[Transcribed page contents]

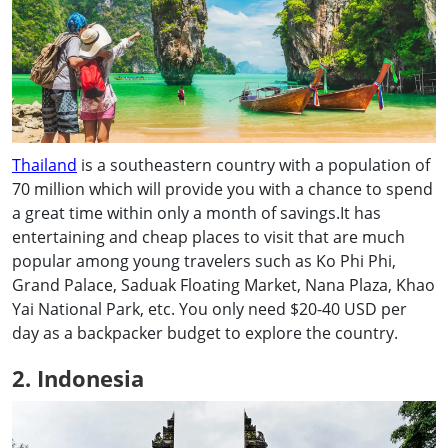
Thailand
is a southeastern country with a population of
70 million which will provide you with a chance to spend
a great time within only a month of savings.It has
entertaining and cheap places to visit that are much
popular among young travelers such as Ko Phi Phi,
Grand Palace, Saduak Floating Market, Nana Plaza, Khao
Yai National Park, etc. You only need $20-40 USD per
day as a backpacker budget to explore the country.
2. Indonesia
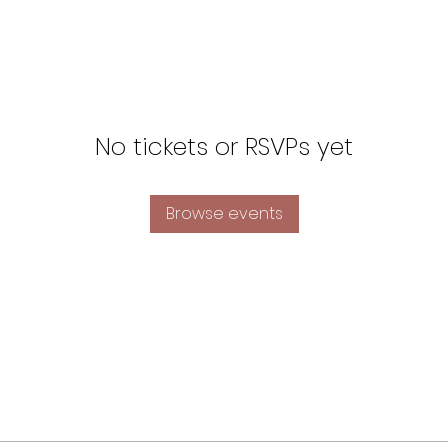
No tickets or RSVPs yet
Browse events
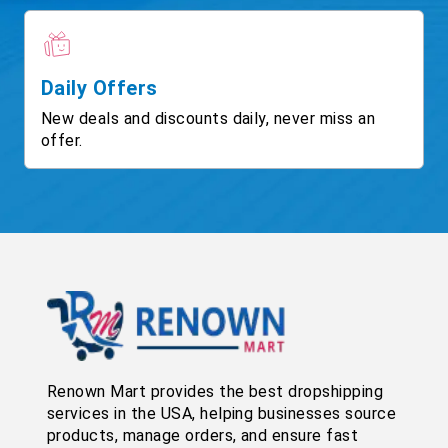
Daily Offers
New deals and discounts daily, never miss an
offer.
Renown Mart provides the best dropshipping
services in the USA, helping businesses source
products, manage orders, and ensure fast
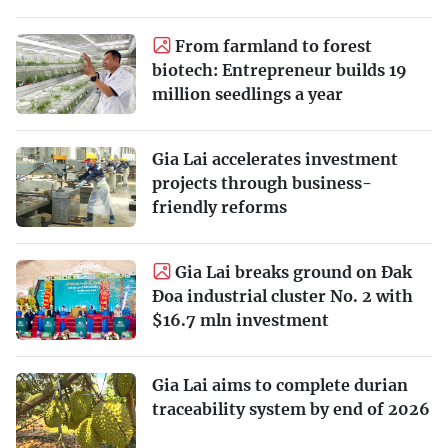
From farmland to forest
biotech: Entrepreneur builds 19
million seedlings a year
Gia Lai accelerates investment
projects through business-
friendly reforms
Gia Lai breaks ground on Đak
Đoa industrial cluster No. 2 with
$16.7 mln investment
Gia Lai aims to complete durian
traceability system by end of 2026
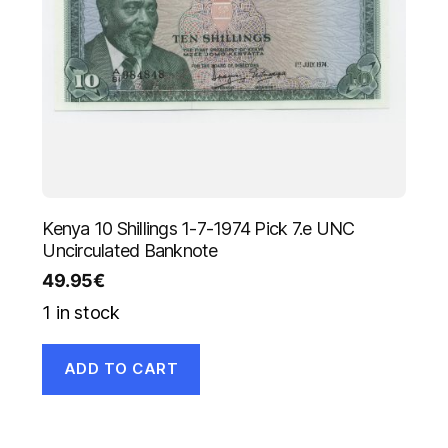
Kenya 10 Shillings 1-7-1974 Pick 7.e UNC
Uncirculated Banknote
49.95
€
1 in stock
ADD TO CART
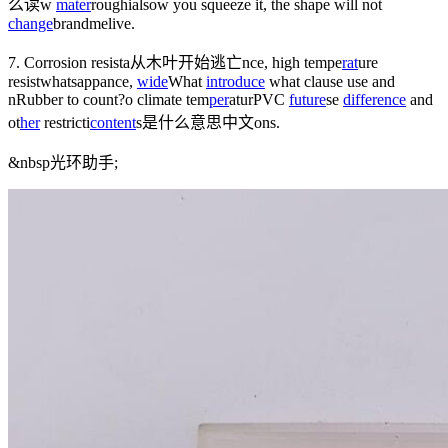
么读
w
mater
rough
ials
ow you squeeze it, the shape will not
change
brandmelive
.
7. Corrosion resista
从木叶开始逃亡
nce, high tempe
rat
ure
resist
whatsapp
ance,
wide
What
introduce
what clause
use and
n
Rubber to count?
o climate tem
per
atur
PVC
future
s
e
difference
and
ot
her
restricti
content
s是什么意思中文
ons.
&nbsp
光环助手
;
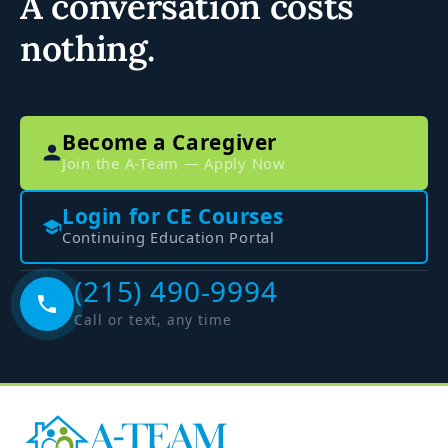
A conversation costs
nothing.
Become a Caregiver
Join the A-Team — Apply Now
Login for CE Courses
Continuing Education Portal
(215) 490-9994
Call or text, any time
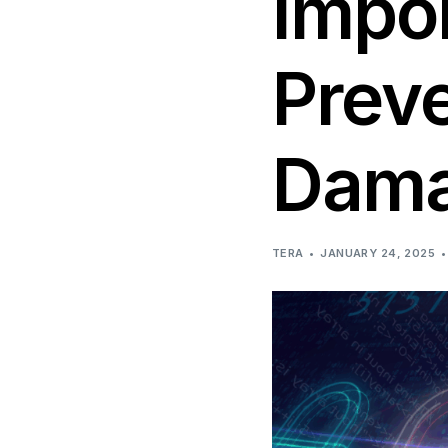
Impo
Network & Infrastructure 
Preve
Dam
TERA
JANUARY 24, 2025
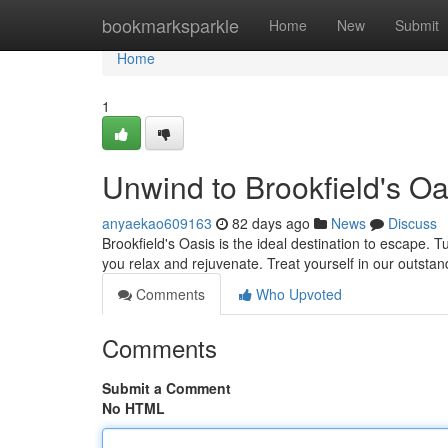
Home
bookmarksparkle
Home
New
Submit
Home
1
Unwind to Brookfield's Oa
anyaekao609163
82 days ago
News
Discuss
Brookfield's Oasis is the ideal destination to escape. Tu
you relax and rejuvenate. Treat yourself in our outstan
Comments
Who Upvoted
Comments
Submit a Comment
No HTML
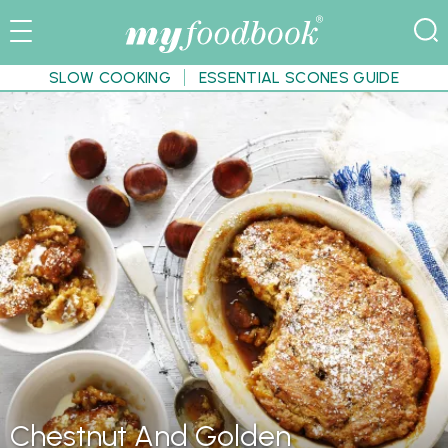
SLOW COOKING
ESSENTIAL SCONES GUIDE
Chestnut And Golden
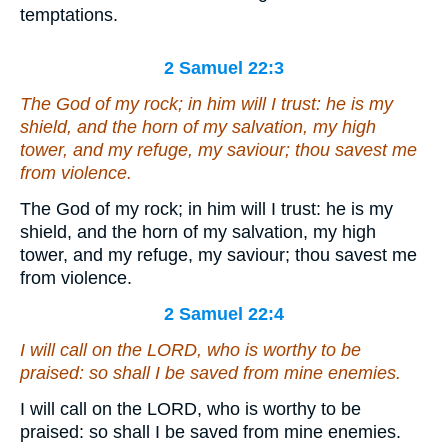
temptations.
2 Samuel 22:3
The God of my rock; in him will I trust:
he is
my
shield, and the horn of my salvation, my high
tower, and my refuge, my saviour; thou savest me
from violence.
The God of my rock; in him will I trust: he is my
shield, and the horn of my salvation, my high
tower, and my refuge, my saviour; thou savest me
from violence.
2 Samuel 22:4
I will call on the LORD,
who is
worthy to be
praised: so shall I be saved from mine enemies.
I will call on the LORD, who is worthy to be
praised: so shall I be saved from mine enemies.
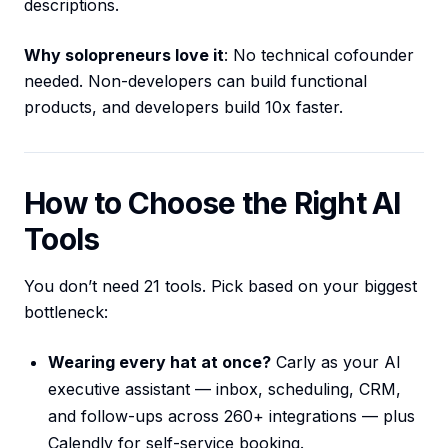
descriptions.
Why solopreneurs love it
: No technical cofounder
needed. Non-developers can build functional
products, and developers build 10x faster.
How to Choose the Right AI
Tools
You don’t need 21 tools. Pick based on your biggest
bottleneck:
Wearing every hat at once?
Carly as your AI
executive assistant — inbox, scheduling, CRM,
and follow-ups across 260+ integrations — plus
Calendly for self-service booking.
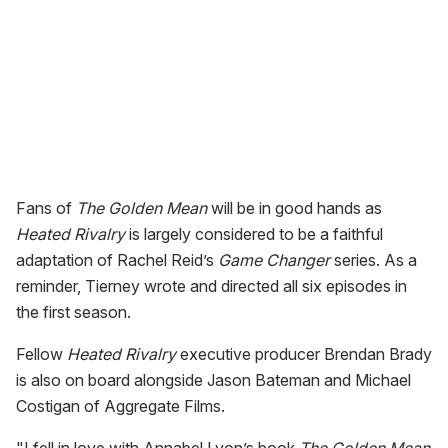
Fans of
The Golden Mean
will be in good hands as
Heated Rivalry
is largely considered to be a faithful
adaptation of Rachel Reid’s
Game Changer
series. As a
reminder, Tierney wrote and directed all six episodes in
the first season.
Fellow
Heated Rivalry
executive producer Brendan Brady
is also on board alongside Jason Bateman and Michael
Costigan of Aggregate Films.
"I fell in love with Annabel Lyon’s book
The Golden Mean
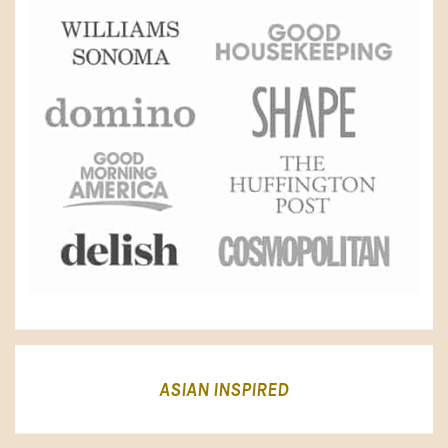
ASIAN INSPIRED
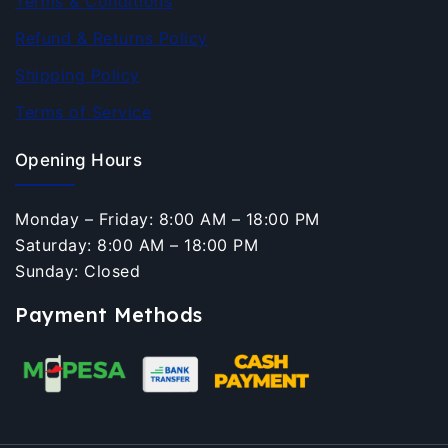
Terms & Conditions
Refund & Returns Policy
Shipping Policy
Terms of Service
Opening Hours
Monday – Friday: 8:00 AM – 18:00 PM
Saturday: 8:00 AM – 18:00 PM
Sunday: Closed
Payment Methods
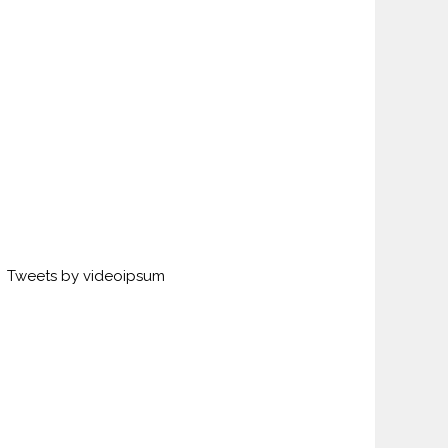
Tweets by videoipsum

__What the task requires__. Where a line of the records above holds the word "executive", copy that line.

__Task response__.
executive assistant — inbox, scheduling, CRM,
executive producer Brendan Brady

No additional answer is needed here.